"Well, at least my daughter is talking," she shot back. "If my daughter wasn't talking, I'd be really upset."
I was crushed. I had already reviewed every week of my pregnancy to try to figure out what it was that I had done or not done to myself that could have caused this problem. Remembering how my baby had banged his head on the sink as I bathed him one day, I felt sure that my clumsiness and inexperience were responsible for his seeming inability to speak. It didn't matter what the pediatrician told me. I was to blame.
Just before he turned 2, I enrolled Alex, who was still not saying an intelligible word, in a music class for kids. Its location was inconvenient, but everyone said it was "the best," and God forbid my son did not learn how to bang on a tambourine with other toddlers. After class one snowy afternoon, we headed out to catch the Third Avenue bus uptown. We reached the bus stop in minutes. Then we waited, and waited some more. Eventually we started getting cold. Since there was still not a bus in sight, I decided to hail a cab. Suddenly I couldn't find one of those, either. As the snowstorm intensified, I began to panic. We were a fair distance away from home. What if I couldn't find a cab and the bus never came? I could probably walk home on my own, but what about my 2-year-old, who was bundled in a big snowsuit? I had chronic back problems, and there was no way I could carry him.
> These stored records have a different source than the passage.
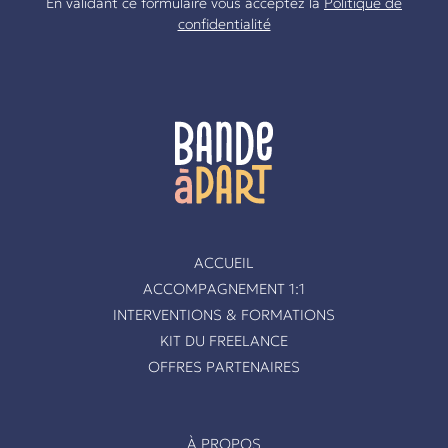
En validant ce formulaire vous acceptez la
Politique de
confidentialité
ACCUEIL
ACCOMPAGNEMENT 1:1
INTERVENTIONS & FORMATIONS
KIT DU FREELANCE
OFFRES PARTENAIRES
À PROPOS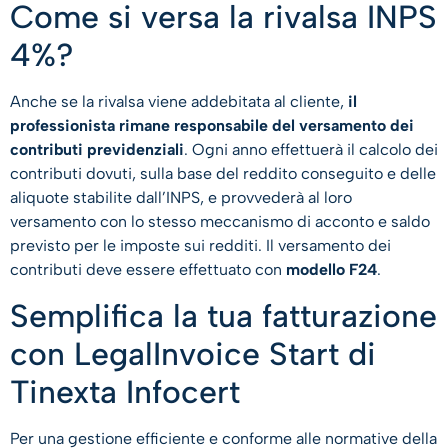
Come si versa la rivalsa INPS
4%?
Anche se la rivalsa viene addebitata al cliente,
il
professionista rimane responsabile del versamento dei
contributi previdenziali
. Ogni anno effettuerà il calcolo dei
contributi dovuti, sulla base del reddito conseguito e delle
aliquote stabilite dall’INPS, e provvederà al loro
versamento con lo stesso meccanismo di acconto e saldo
previsto per le imposte sui redditi. Il versamento dei
contributi deve essere effettuato con
modello F24
.
Semplifica la tua fatturazione
con LegalInvoice Start di
Tinexta Infocert
Per una gestione efficiente e conforme alle normative della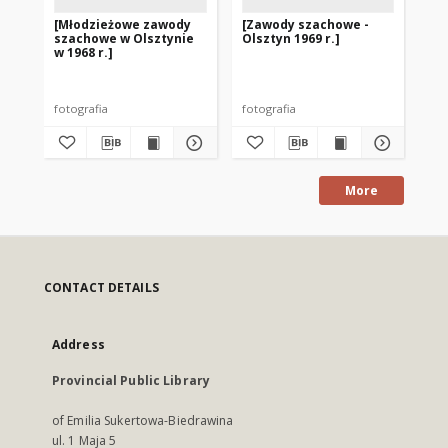
[Młodzieżowe zawody
[Zawody szachowe -
[V
szachowe w Olsztynie
Olsztyn 1969 r.]
Mi
w 1968 r.]
Ge
1]
fotografia
fotografia
fot
More
CONTACT DETAILS
Address
Provincial Public Library
of Emilia Sukertowa-Biedrawina
ul. 1 Maja 5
"How the hell am I going to get us back to the apartment?" I asked myself, feeling increasingly frantic. All of a sudden, Alex put up his hand and yelled: "Taxi! Taxi!"
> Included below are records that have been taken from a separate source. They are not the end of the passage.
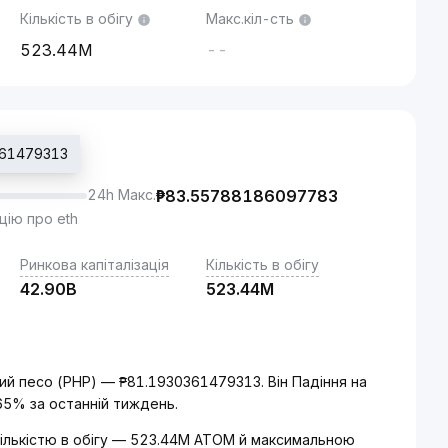
Кількість в обігу
Макс.кіл-сть
523.44M
--
361479313
24h Макс.
₱
83.55788186097783
цію про eth
Ринкова капіталізація
Кількість в обігу
42.90B
523.44M
ий песо (PHP) — ₱81.1930361479313. Він Падіння на
65% за останній тиждень.
кількістю в обігу — 523.44M ATOM й максимальною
After all the angst, his first word!
What a relief. I was convinced that whatever went wrong with Alex, it was my fault. I was an educated New York woman who had been raised on books and movies featuring pushy, troublesome Jewish mothers, thanks to Philip Roth, among many others. I had learned the lesson of blaming mothers long before Alex's birth, and I remembered that in the early days when the pioneers in Israel were formulating the design for living in the kibbutz, they consciously tried to break the mold of the overly close family, diffusing mother-child closeness by having children sleep away from the parents and having everyone eat communally to avoid the intense family meals they remembered from the old country.
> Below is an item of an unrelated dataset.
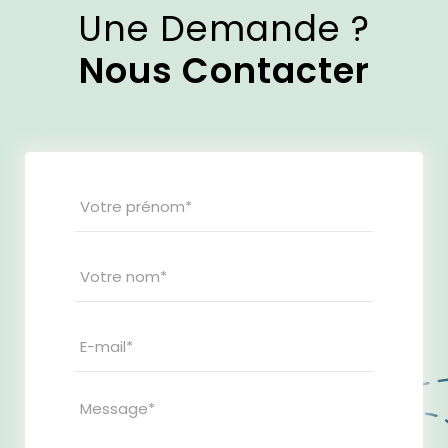
Une Demande ?
Nous Contacter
It was in the air. Mothers who were too close to their sons made them homosexual; mothers who were too distant made them autistic. Mothers were even blamed for schizophrenia. The term of blame was the "schizophrenigenic mother." (Try saying that five times fast.)
This is not meant to blame the experts for all the angst of being a mother. I think we naturally carry a sense of deep responsibility for the health and happiness of our offspring. Why shouldn't we? But something happened in psychology during the 1930s that made a tremendous difference to my sense of guilt -- and yours.
It all started out innocently enough. A large number of infants and small children who were orphaned were not thriving in the orphanages, and too many of these babies were not surviving. These were good orphanages. The babies were fed and changed and kept clean, but many became quiet and weak, and then died. According to the wisdom of the day, infants and small children were not to be picked up and held. That was considered to be bad for their young characters.